§ **Directions**: Could you print the lines below exactly, from the one holding "Стало известно имя главреда, задержанного в" through the last line, with no other output?

§ **Data to examine**:
***
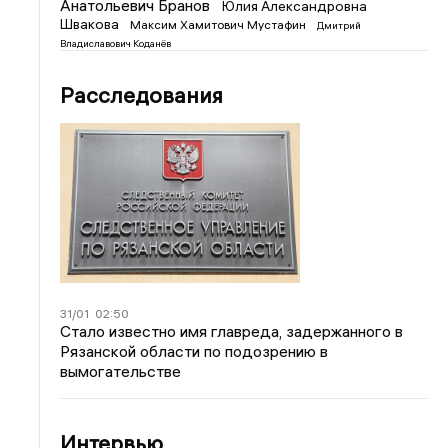
Анатольевич Бранов
Юлия Александровна
Швакова
Максим Хамитович Мустафин
Дмитрий
Владиславович Коданёв
Расследования
31/01
02:50
Стало известно имя главреда, задержанного в
Рязанской области по подозрению в
вымогательстве
Интервью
***
§ **Solution to this problem**:
Стало известно имя главреда, задержанного в
Рязанской области по подозрению в
вымогательстве
Интервью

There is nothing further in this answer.